* _What the exercise asks_:
Each entry below should appear again exactly as written, without pictures.

* _Working data_:

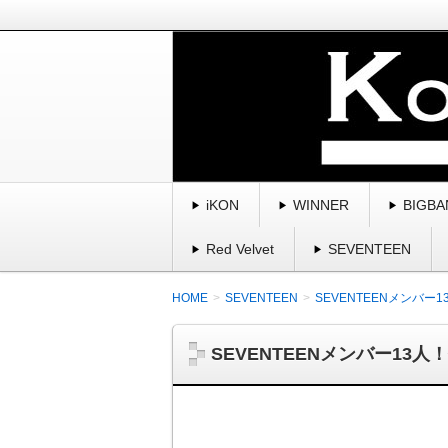
BIGBANG、winner、ikon、2
曲・スキャンダル・魅力を紹介してい
K-POP・韓国を愛す
iKON
WINNER
BIGBA
Red Velvet
SEVENTEEN
HOME
SEVENTEEN
SEVENTEENメンバ
SEVENTEENメンバー13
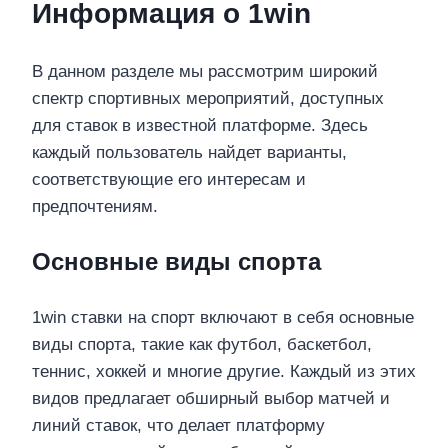
Информация о 1win
В данном разделе мы рассмотрим широкий
спектр спортивных мероприятий, доступных
для ставок в известной платформе. Здесь
каждый пользователь найдет варианты,
соответствующие его интересам и
предпочтениям.
Основные виды спорта
1win ставки на спорт включают в себя основные
виды спорта, такие как футбол, баскетбол,
теннис, хоккей и многие другие. Каждый из этих
видов предлагает обширный выбор матчей и
линий ставок, что делает платформу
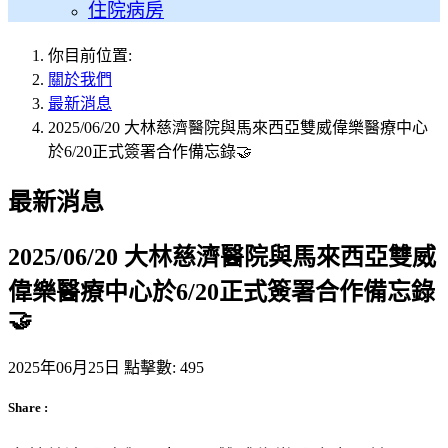
住院病房
你目前位置:
關於我們
最新消息
2025/06/20 大林慈濟醫院與馬來西亞雙威偉樂醫療中心
於6/20正式簽署合作備忘錄🤝
最新消息
2025/06/20 大林慈濟醫院與馬來西亞雙威
偉樂醫療中心於6/20正式簽署合作備忘錄
🤝
2025年06月25日
點擊數: 495
Share :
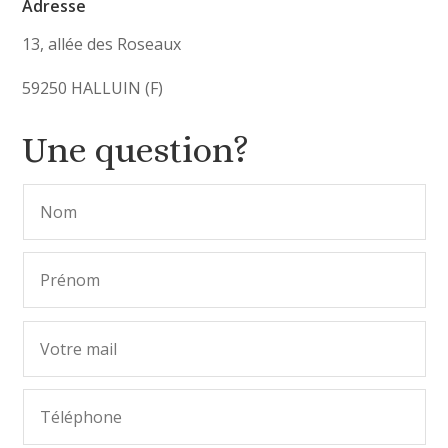
Adresse
13, allée des Roseaux
59250 HALLUIN (F)
Une question?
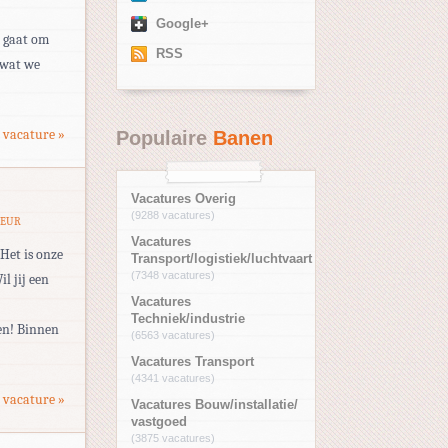
Google+
t gaat om
RSS
 wat we
 vacature »
Populaire
Banen
Vacatures Overig
(9288 vacatures)
MEUR
Vacatures
Het is onze
Transport/logistiek/luchtvaart
(7348 vacatures)
l jij een
Vacatures
Techniek/industrie
ren! Binnen
(6563 vacatures)
Vacatures Transport
(4341 vacatures)
 vacature »
Vacatures Bouw/installatie/
vastgoed
(3875 vacatures)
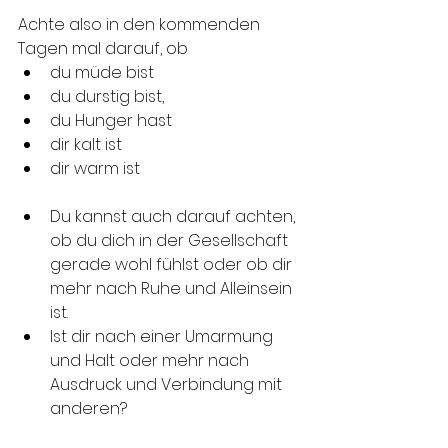
Achte also in den kommenden 
Tagen mal darauf, ob  
du müde bist
du durstig bist, 
du Hunger hast
dir kalt ist
dir warm ist
Du kannst auch darauf achten, 
ob du dich in der Gesellschaft 
gerade wohl fühlst oder ob dir 
mehr nach Ruhe und Alleinsein 
ist.
Ist dir nach einer Umarmung 
und Halt oder mehr nach 
Ausdruck und Verbindung mit 
anderen?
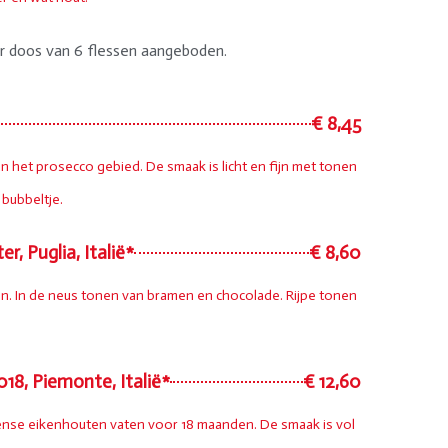
r doos van 6 flessen aangeboden.
€ 8,45
n het prosecco gebied. De smaak is licht en fijn met tonen
 bubbeltje.
r, Puglia, Italië*
€ 8,60
jn. In de neus tonen van bramen en chocolade. Rijpe tonen
18, Piemonte, Italië*
€ 12,60
eense eikenhouten vaten voor 18 maanden. De smaak is vol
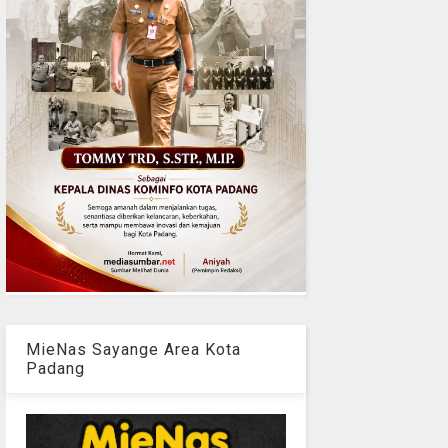
MieNas Sayange Area Kota
Padang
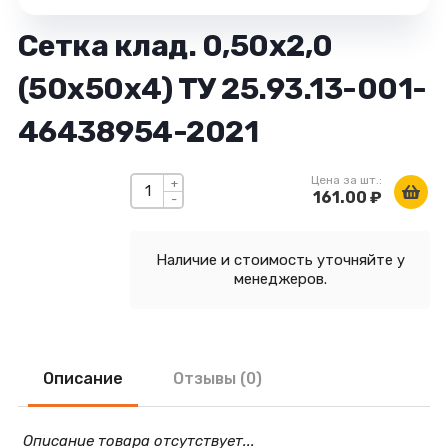
Сетка клад. 0,50х2,0
(50х50х4) ТУ 25.93.13-001-
46438954-2021
Цена за шт.:
+
161.00 ₽
-
Наличие и стоимость уточняйте у
менеджеров.
Описание
Отзывы (0)
Описание товара отсутствует...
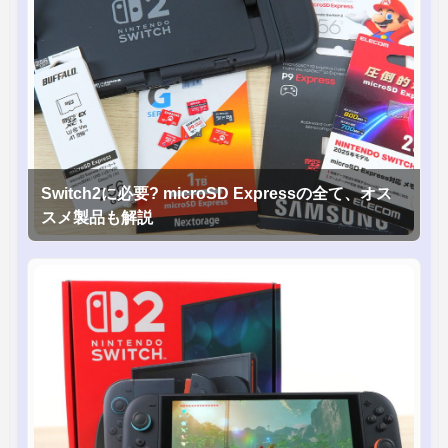
Switch2に必要? microSD Expressの全て、オス
スメ製品も解説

* _Reply to the exercise_:
BIGBANG、winner、ikon、2
曲・スキャンダル・魅力を紹介してい
K-POP・韓国を愛す
iKON
WINNER
BIGBA
Red Velvet
SEVENTEEN
HOME
SEVENTEEN
SEVENTEENメンバ
SEVENTEENメンバー13
Информация о 1win
В данном разделе мы рассмотрим широкий
спектр спортивных мероприятий, доступных
для ставок в известной платформе. Здесь
каждый пользователь найдет варианты,
соответствующие его интересам и
предпочтениям.
Основные виды спорта
1win ставки на спорт включают в себя основные
виды спорта, такие как футбол, баскетбол,
теннис, хоккей и многие другие. Каждый из этих
видов предлагает обширный выбор матчей и
линий ставок, что делает платформу
住院病房
你目前位置:
關於我們
最新消息
2025/06/20 大林慈濟醫院與馬來西亞雙威偉樂醫療中心
於6/20正式簽署合作備忘錄🤝
最新消息
2025/06/20 大林慈濟醫院與馬來西亞雙威
偉樂醫療中心於6/20正式簽署合作備忘錄
🤝
2025年06月25日
點擊數: 495
Share :
Adresse
13, allée des Roseaux
59250 HALLUIN (F)
Une question?
Google+
t gaat om
RSS
 wat we
 vacature »
Populaire
Banen
Vacatures Overig
(9288 vacatures)
MEUR
Vacatures
Het is onze
Transport/logistiek/luchtvaart
(7348 vacatures)
l jij een
Vacatures
Techniek/industrie
ren! Binnen
(6563 vacatures)
Vacatures Transport
(4341 vacatures)
 vacature »
Vacatures Bouw/installatie/
vastgoed
(3875 vacatures)
Achte also in den kommenden 
Tagen mal darauf, ob  
du müde bist
du durstig bist, 
du Hunger hast
dir kalt ist
dir warm ist
Du kannst auch darauf achten, 
ob du dich in der Gesellschaft 
gerade wohl fühlst oder ob dir 
mehr nach Ruhe und Alleinsein 
ist.
Ist dir nach einer Umarmung 
und Halt oder mehr nach 
Ausdruck und Verbindung mit 
anderen?
r doos van 6 flessen aangeboden.
€ 8,45
n het prosecco gebied. De smaak is licht en fijn met tonen
 bubbeltje.
r, Puglia, Italië*
€ 8,60
jn. In de neus tonen van bramen en chocolade. Rijpe tonen
18, Piemonte, Italië*
€ 12,60
eense eikenhouten vaten voor 18 maanden. De smaak is vol
MieNas Sayange Area Kota
Padang
Сетка клад. 0,50х2,0
(50х50х4) ТУ 25.93.13-001-
46438954-2021
Цена за шт.:
+
161.00 ₽
-
Наличие и стоимость уточняйте у
менеджеров.
Описание
Отзывы (0)
Описание товара отсутствует...
Switch2に必要? microSD Expressの全て、オス
スメ製品も解説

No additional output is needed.